11.30.2009

100 Out of Top 100 Counties Dependent Upon Food Stamps Are in Red States.

The NY Times has a story about the huge increase in food stamps dependence and along with their story, a map and statistics of where those increases are and what counties are in the worst shapes is also provided.


As DKos' davidkc points out, "all 100 of the top 100 counties for food stamp usage are in red states. That's 100% folks. Still, you find wingnuts in the article decrying food stamps."

davidkc later amended that statement after it was pointed out that some of the counties in those red states did actually go for Obama, but that still doesn't take away from the fact that all these counties are in States that went for McCain.

davidkc continues:

Despite all these stark facts, in the article you still have conservative wingnuts decrying the food stamp program:

"Some people like to camouflage this by calling it a nutrition program, but it’s really not different from cash welfare," said Robert Rector of the Heritage Foundation, whose views have a following among conservatives on Capitol Hill. "Food stamps is quasi money."
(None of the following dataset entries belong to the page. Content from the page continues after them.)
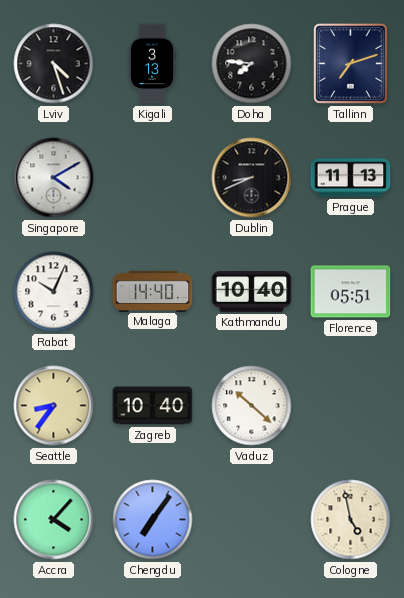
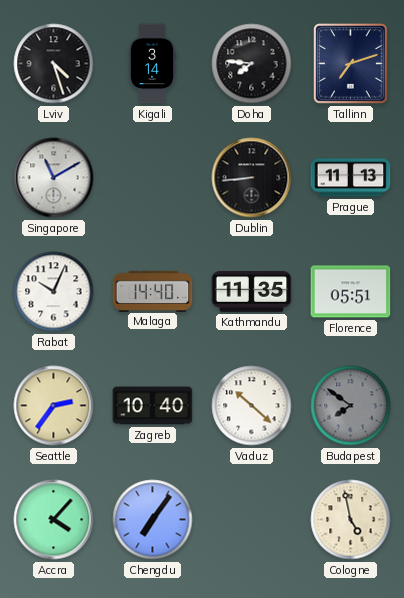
Kigali: 3:13 -> 3:14
Singapore: 4:10 -> 11:10
Dublin: 8:41 -> 8:44
Kathmandu: 10:40 -> 11:35
Seattle: 8:36 -> 2:36
Budapest: none -> 7:51
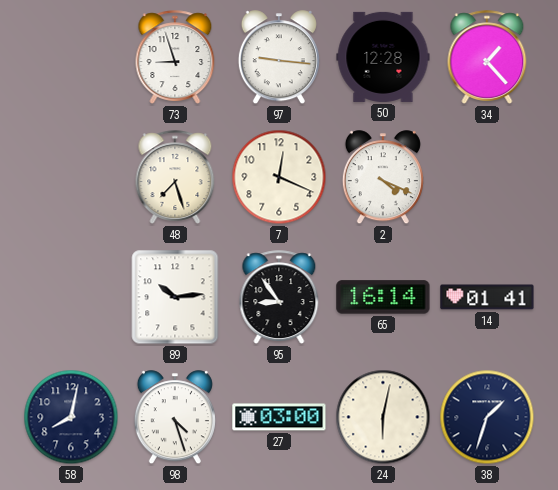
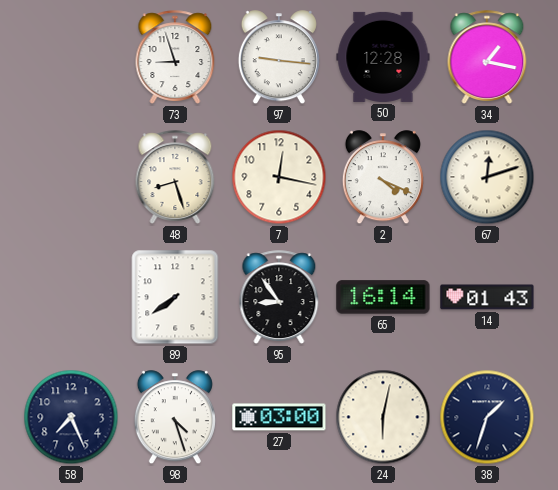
34: 1:23 -> 1:17
48: 7:27 -> 8:27
7: 12:19 -> 12:17
67: none -> 12:12
89: 10:14 -> 7:39
14: 01:41 -> 01:43
58: 8:02 -> 7:26
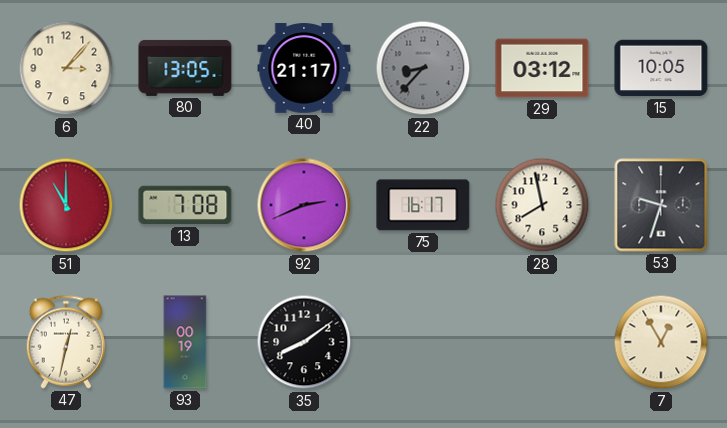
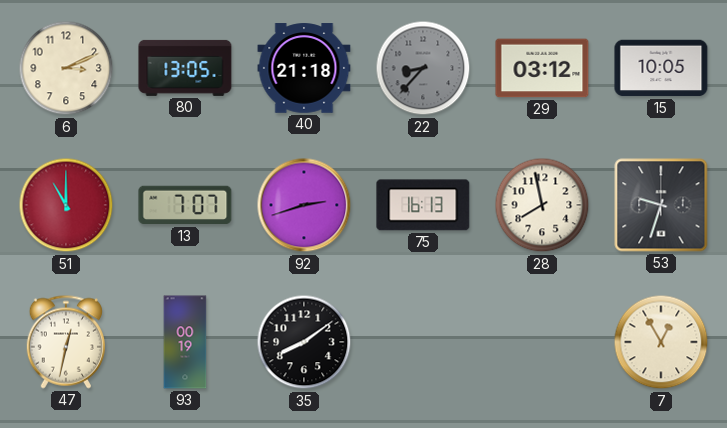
6: 3:07 -> 3:11
40: 21:17 -> 21:18
13: 7:08 -> 7:07
92: 2:41 -> 2:42
75: 16:17 -> 16:13
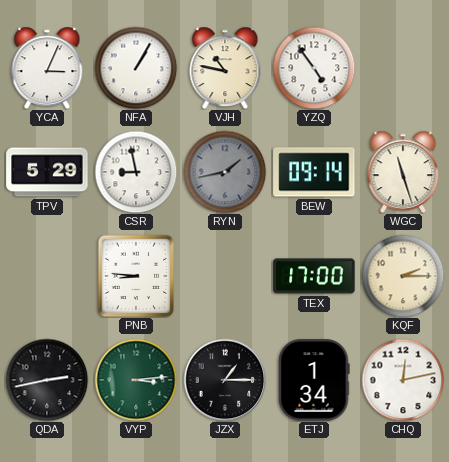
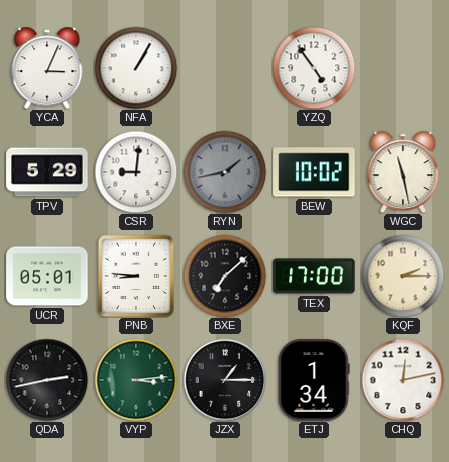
VJH: 10:47 -> none
CSR: 8:58 -> 9:01
BEW: 09:14 -> 10:02
WGC: 11:27 -> 11:28
UCR: none -> 05:01
BXE: none -> 7:08
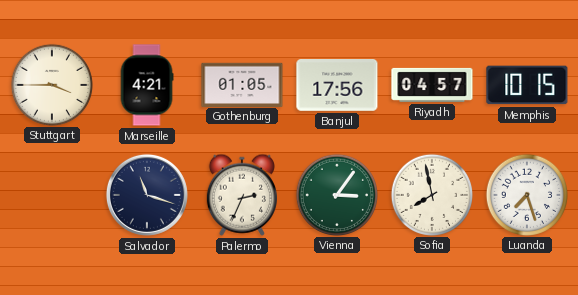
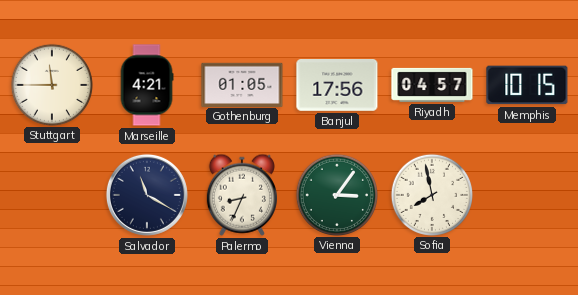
Stuttgart: 3:45 -> 11:45
Salvador: 11:18 -> 11:20
Palermo: 2:34 -> 8:34
Luanda: 7:27 -> none
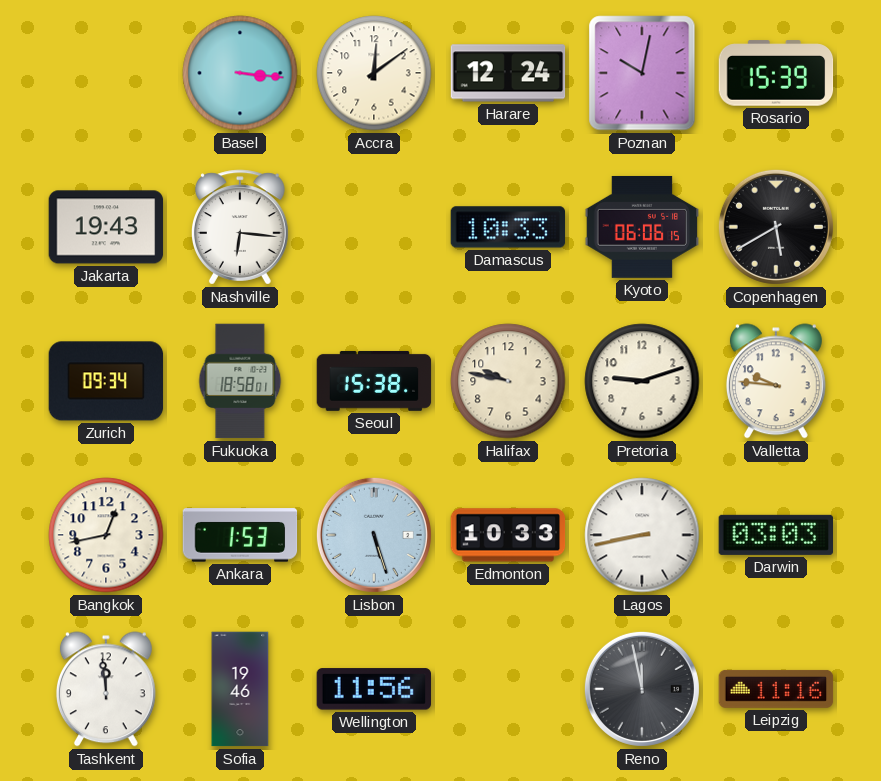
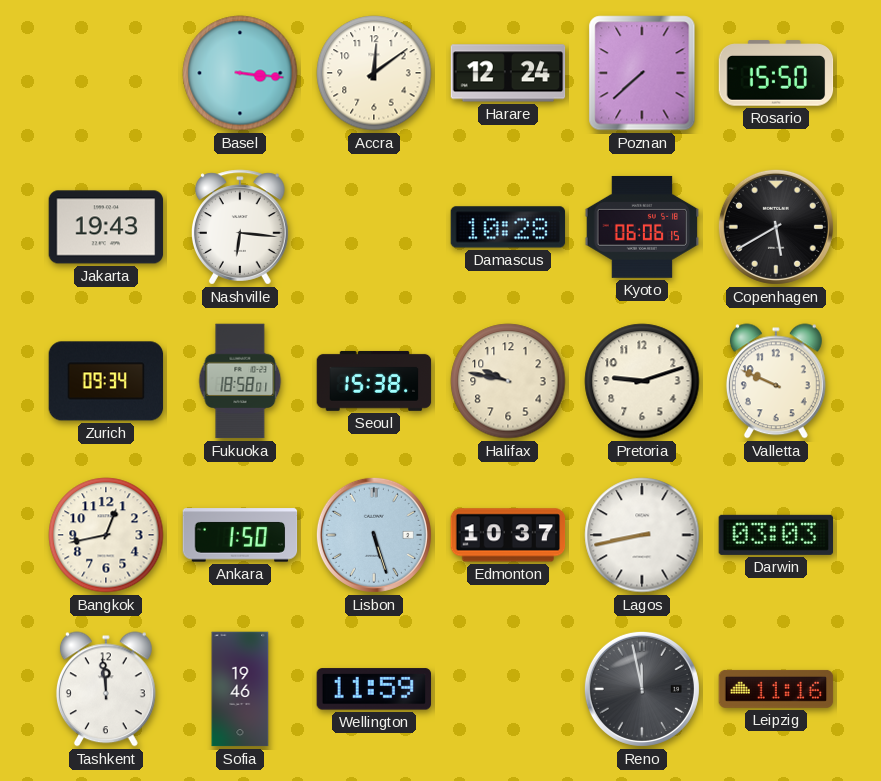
Poznan: 10:02 -> 7:38
Rosario: 15:39 -> 15:50
Damascus: 10:33 -> 10:28
Valletta: 9:46 -> 9:49
Ankara: 1:53 -> 1:50
Edmonton: 10:33 -> 10:37
Wellington: 11:56 -> 11:59
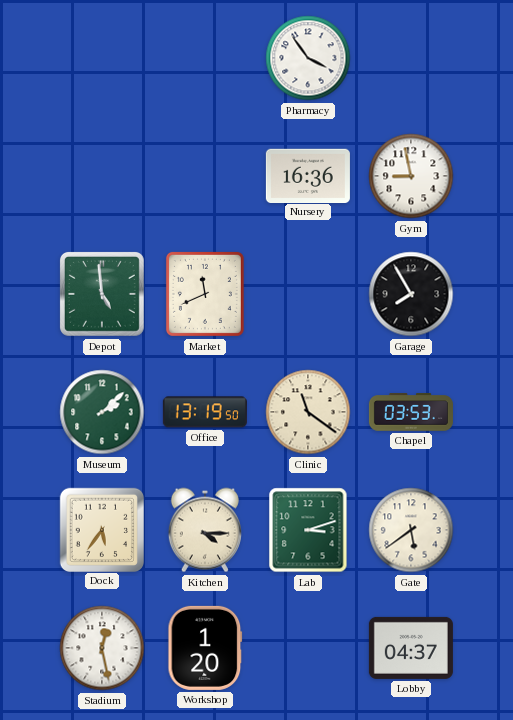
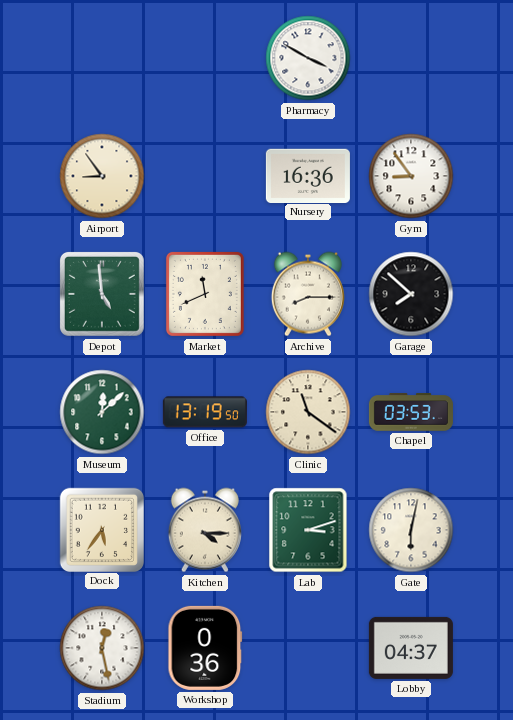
Pharmacy: 3:54 -> 3:50
Airport: none -> 8:54
Gym: 8:58 -> 8:54
Archive: none -> 8:15
Garage: 7:55 -> 7:52
Museum: 2:08 -> 12:08
Gate: 5:39 -> 6:02
Workshop: 1:20 -> 0:36
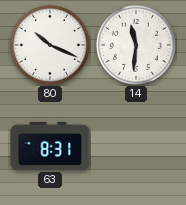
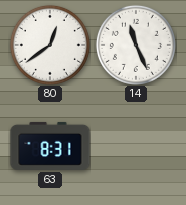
80: 10:19 -> 12:39
14: 11:31 -> 11:26
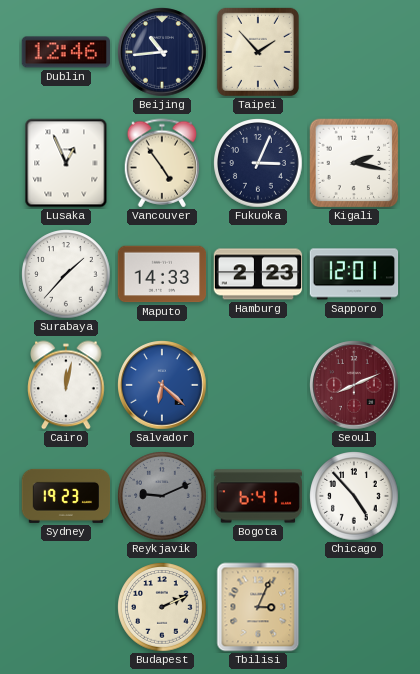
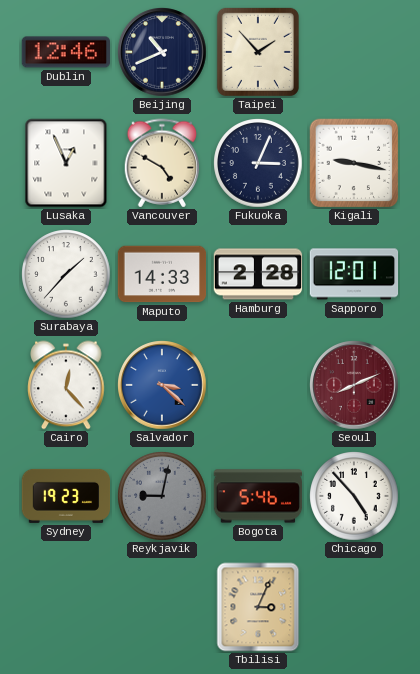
Beijing: 10:44 -> 10:41
Vancouver: 4:54 -> 4:50
Kigali: 2:17 -> 9:17
Hamburg: 2:23 -> 2:28
Cairo: 12:02 -> 12:23
Salvador: 6:22 -> 3:22
Reykjavik: 9:11 -> 9:02
Bogota: 6:41 -> 5:46
Budapest: 2:11 -> none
Arguing that aid discourages work and marriage, Mr. Rector said food stamps should contain work requirements as strict as those placed on cash assistance. "The food stamp program is a fossil that repeats all the errors of the war on poverty," he said.

The article offers a few glimpses of how red-state, anti-government types can somehow rationalize their use of food stamps: they're different from most food stamp users. Unlike all those lazy folks that abuse food stamps, they use them the right way. That's the view of food-stamp recipient Greg Dawson, a third-generation electrician in rural Martinsville in Clinton County, Ohio, which went for John McCain in 2008 64%-34%.

(Dawson) works the night shift for a contracting firm, installing freezer lights in a chain of grocery stores. But when his overtime income vanished and his expenses went up, Mr. Dawson started skimping on meals to feed his wife and five children.

He tried to fill up on cereal and eggs. He ate a lot of Spam. Then he went to work with a grumbling stomach to shine lights on food he could not afford. When an outreach worker appeared at his son’s Head Start program, Mr. Dawson gave in.